Although stress patches are shown in some embodiments as test
images having a property of stressing the cleaning system in a
predetermined desired manner, there may be other reasons or types
of images or marking material used for evaluating photoreceptor
cleaner performance. For example, cleaner performance can be
evaluated using grayscale images, using color images, using images
intended for printing, using specific or generic marking material
patterns, or using any other marking material. The photoreceptor
cleaner 120 can clean the marking material cleaning stress patch on
the photoreceptor 110 to produce a residual marking material
cleaning stress patch. The transfer station 125 can transfer the
residual marking material cleaning stress patch to the intermediate
transfer belt 150. The intermediate transfer belt sensor 155 can
sense the transferred marking material cleaning stress patch on the
intermediate transfer belt 150.
[0023] Embodiments can sense effectiveness of the photoreceptor
cleaner 120 and can adjust operation or replace components of the
photoreceptor cleaner 120. For example, the photoreceptor 110 can
rotate in a process direction P to move the marking material
cleaning stress patch on the photoreceptor 110 past the
intermediate transfer belt 150 after the marking material cleaning
stress patch is developed on the photoreceptor 110. The
photoreceptor cleaner 120 can clean the marking material cleaning
stress patch on the photoreceptor 110 after the marking material
cleaning stress patch on the photoreceptor 110 is moved past the
intermediate transfer belt 150. The transfer station 125 can
transfer the residual marking material cleaning stress patch after
the photoreceptor cleaner 120 cleans the marking material cleaning
stress patch on the photoreceptor 110. During normal print
operation, the transfer station 125 transfers images from the
photoreceptor 110 to the intermediate transfer belt 150 and the
photoreceptor cleaner 120 cleans residual marking material left
after an image is transferred to the intermediate transfer belt
150. During a diagnostic cycle, first transfer of an image from the
photoreceptor 110 to the intermediate transfer belt 150 can be
reduced and/or disabled to allow the photoreceptor cleaner 120 to
clean the full image and allow the intermediate transfer belt
sensor 155 to measure the effectiveness of the photoreceptor
cleaner 120. For example, the printing apparatus controller 160 can
substantially disable transfer of the marking material stress patch
from the photoreceptor 110 to the intermediate transfer belt 150
after the developer 115 develops the marking material cleaning
stress patch on the photoreceptor 110 and before the photoreceptor
cleaner 120 cleans the marking material cleaning stress patch on
the photoreceptor 110. The printing apparatus controller 160 can
minimize interaction with the residual marking material cleaning
stress patch prior to transferring the residual marking material
cleaning stress patch to the intermediate transfer belt 150. Such
interaction can include development and scavenging of the patch and
other interaction with the patch.
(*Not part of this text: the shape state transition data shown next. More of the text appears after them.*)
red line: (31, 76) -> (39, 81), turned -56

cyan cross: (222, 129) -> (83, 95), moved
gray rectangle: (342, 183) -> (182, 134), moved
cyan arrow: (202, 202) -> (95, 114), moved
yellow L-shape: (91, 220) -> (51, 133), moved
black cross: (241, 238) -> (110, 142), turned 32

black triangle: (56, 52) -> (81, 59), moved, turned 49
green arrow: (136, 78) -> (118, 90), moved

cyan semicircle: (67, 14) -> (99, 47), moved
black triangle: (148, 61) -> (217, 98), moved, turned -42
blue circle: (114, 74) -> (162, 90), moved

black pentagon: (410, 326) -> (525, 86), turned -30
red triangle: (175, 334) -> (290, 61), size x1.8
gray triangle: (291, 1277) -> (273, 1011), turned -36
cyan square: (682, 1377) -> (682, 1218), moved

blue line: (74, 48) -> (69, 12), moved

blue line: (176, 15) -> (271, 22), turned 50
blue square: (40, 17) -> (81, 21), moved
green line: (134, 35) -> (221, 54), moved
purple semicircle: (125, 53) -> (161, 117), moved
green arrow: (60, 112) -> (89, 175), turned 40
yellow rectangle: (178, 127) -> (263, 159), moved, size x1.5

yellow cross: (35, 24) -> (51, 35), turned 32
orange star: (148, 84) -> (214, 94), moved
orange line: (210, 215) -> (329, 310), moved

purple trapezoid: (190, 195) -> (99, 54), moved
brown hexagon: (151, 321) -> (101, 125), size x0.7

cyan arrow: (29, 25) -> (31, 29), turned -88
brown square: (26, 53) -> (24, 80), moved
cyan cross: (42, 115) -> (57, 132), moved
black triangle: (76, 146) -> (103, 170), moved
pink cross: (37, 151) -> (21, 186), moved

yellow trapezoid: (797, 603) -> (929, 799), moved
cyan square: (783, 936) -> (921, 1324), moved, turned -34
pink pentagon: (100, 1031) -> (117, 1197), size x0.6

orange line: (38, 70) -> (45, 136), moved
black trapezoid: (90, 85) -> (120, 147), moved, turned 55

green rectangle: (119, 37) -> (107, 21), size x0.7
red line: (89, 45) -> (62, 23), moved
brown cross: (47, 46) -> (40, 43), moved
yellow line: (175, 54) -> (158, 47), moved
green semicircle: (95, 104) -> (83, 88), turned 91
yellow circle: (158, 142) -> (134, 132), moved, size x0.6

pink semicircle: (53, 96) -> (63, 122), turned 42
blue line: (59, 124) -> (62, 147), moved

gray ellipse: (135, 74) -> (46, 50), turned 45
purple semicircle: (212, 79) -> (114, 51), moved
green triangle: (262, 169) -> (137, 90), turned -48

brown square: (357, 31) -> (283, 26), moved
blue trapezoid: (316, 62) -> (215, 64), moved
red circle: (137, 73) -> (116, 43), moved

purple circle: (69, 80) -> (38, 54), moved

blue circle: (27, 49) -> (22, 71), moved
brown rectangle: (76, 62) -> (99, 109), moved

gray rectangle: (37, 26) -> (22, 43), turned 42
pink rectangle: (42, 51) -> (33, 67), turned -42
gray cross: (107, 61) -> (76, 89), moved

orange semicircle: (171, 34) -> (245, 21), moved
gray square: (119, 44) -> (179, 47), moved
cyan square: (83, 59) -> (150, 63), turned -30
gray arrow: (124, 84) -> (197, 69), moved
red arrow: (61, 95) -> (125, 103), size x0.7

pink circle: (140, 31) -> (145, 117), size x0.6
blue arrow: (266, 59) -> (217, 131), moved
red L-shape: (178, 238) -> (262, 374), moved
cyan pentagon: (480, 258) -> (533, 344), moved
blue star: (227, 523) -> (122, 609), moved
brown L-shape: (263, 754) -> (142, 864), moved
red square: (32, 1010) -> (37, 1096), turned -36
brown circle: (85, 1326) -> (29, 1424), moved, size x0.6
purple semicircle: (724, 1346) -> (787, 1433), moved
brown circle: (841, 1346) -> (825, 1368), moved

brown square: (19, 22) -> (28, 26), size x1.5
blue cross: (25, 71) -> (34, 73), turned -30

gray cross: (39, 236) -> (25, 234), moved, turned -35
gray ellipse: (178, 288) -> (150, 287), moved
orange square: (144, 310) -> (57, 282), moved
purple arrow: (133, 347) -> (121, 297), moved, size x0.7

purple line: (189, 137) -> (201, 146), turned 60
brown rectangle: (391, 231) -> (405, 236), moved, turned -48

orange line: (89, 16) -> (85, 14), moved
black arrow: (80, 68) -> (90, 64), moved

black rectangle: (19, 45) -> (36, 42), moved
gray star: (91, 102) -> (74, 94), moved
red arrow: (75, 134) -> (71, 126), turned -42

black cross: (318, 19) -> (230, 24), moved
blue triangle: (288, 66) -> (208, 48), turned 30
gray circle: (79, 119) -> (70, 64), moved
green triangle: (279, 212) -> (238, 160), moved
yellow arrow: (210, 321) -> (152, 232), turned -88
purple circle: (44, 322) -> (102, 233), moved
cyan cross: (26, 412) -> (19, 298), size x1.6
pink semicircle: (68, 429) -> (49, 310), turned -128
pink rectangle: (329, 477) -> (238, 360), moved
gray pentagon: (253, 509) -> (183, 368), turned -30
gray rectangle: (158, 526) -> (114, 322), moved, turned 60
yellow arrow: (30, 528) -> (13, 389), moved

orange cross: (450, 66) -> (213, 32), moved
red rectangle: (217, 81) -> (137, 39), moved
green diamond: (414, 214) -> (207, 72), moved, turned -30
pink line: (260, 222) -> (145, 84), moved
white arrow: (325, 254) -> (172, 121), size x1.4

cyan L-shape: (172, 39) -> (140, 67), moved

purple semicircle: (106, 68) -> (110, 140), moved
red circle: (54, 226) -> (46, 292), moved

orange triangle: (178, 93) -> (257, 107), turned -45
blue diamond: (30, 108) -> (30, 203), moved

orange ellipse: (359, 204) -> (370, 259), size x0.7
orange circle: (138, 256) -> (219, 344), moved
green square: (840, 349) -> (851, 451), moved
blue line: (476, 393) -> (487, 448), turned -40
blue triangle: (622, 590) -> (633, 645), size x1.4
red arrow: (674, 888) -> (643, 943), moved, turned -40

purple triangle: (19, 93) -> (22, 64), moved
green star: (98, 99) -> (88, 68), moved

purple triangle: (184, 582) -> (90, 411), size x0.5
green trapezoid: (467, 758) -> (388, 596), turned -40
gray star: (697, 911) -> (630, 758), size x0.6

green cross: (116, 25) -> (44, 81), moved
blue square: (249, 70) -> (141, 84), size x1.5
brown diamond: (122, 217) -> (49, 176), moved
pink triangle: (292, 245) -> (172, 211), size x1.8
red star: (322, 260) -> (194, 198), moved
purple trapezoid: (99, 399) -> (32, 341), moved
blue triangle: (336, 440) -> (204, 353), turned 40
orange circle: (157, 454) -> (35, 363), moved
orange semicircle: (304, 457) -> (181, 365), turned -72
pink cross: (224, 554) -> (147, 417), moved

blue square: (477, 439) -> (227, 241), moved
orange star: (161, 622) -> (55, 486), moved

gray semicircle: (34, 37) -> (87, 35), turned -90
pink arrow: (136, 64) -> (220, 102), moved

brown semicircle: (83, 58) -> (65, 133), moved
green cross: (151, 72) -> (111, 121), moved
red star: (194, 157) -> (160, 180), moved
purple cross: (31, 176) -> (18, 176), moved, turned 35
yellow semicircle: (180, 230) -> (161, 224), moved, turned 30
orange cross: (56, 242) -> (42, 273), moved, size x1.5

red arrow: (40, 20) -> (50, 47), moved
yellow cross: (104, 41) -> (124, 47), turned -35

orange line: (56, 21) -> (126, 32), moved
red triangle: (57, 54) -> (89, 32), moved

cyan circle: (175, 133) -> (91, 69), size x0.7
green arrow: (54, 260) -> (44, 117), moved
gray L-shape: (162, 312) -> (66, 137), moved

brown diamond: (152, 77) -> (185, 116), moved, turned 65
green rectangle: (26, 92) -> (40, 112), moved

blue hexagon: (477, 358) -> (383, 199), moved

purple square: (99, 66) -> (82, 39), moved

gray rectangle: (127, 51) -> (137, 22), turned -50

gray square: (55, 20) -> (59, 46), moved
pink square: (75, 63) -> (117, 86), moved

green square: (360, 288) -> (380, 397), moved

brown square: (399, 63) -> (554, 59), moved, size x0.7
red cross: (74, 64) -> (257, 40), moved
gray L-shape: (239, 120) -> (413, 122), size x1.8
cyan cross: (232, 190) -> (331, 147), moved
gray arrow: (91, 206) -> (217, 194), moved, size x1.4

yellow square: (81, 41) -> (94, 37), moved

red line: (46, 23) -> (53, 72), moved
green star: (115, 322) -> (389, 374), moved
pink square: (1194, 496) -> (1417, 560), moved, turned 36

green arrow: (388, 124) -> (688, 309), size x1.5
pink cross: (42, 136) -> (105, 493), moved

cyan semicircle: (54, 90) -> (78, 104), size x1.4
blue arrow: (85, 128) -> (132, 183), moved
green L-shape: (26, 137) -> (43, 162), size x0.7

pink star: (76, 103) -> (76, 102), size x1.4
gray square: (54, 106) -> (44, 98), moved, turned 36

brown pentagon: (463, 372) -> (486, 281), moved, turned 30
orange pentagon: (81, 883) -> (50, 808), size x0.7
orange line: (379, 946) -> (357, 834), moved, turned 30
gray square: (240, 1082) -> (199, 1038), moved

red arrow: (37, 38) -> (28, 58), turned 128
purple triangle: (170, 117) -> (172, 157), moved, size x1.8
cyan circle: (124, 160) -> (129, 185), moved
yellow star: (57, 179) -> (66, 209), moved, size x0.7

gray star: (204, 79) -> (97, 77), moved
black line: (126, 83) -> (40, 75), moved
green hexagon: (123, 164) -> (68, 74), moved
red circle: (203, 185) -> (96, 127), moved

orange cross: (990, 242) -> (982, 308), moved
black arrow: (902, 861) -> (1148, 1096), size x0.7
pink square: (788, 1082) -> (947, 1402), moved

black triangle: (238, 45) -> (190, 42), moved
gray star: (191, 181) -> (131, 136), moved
Scavenging and/or development of
the patch can also be minimized in additional ways. For example, a
camming mechanism (not shown) can be used to move the developer 115
away from the photoreceptor 110. Also, the charge device 130 can
charge the photoreceptor 110 and the printing apparatus controller
160 can substantially disable charging the photoreceptor 110 while
the residual marking material cleaning stress patch passes under
the charge device 130 and disable development on the photoreceptor
110 prior to transferring the residual marking material cleaning
stress patch to the intermediate transfer belt 150. For example,
the charge device 130, such as a scorotron, a corotron, a bias
charging roll, or another charge device, can charge the
photoreceptor 110 and the charge device 130 can be disabled as the
residual marking material cleaning stress patch passes under the
charge device 130 after the photoreceptor cleaner 120 cleans the
marking material cleaning stress patch on the photoreceptor
110.
[0024] The photoreceptor 110 can be a first photoreceptor and the
developer 115 can be a first developer configured to develop a
first marking material cleaning stress patch on the first
photoreceptor. The printing apparatus 100 can include a second
photoreceptor 190 and a second developer 195 configured to develop
a second marking material cleaning stress patch on the second
photoreceptor 190.
[0025] The printing apparatus controller 160 can determine the
transferred marking material cleaning stress patch on the
intermediate transfer belt 150 has an amount of transferred marking
material greater than a threshold amount of marking material based
on the intermediate transfer belt sensor 155 sensing the
transferred marking material cleaning stress patch. The printing
apparatus controller 160 can output a signal indicating that the
photoreceptor cleaner 120 will require adjustment if the amount of
transferred marking material on the intermediate transfer belt 150
is greater than the threshold amount of marking material.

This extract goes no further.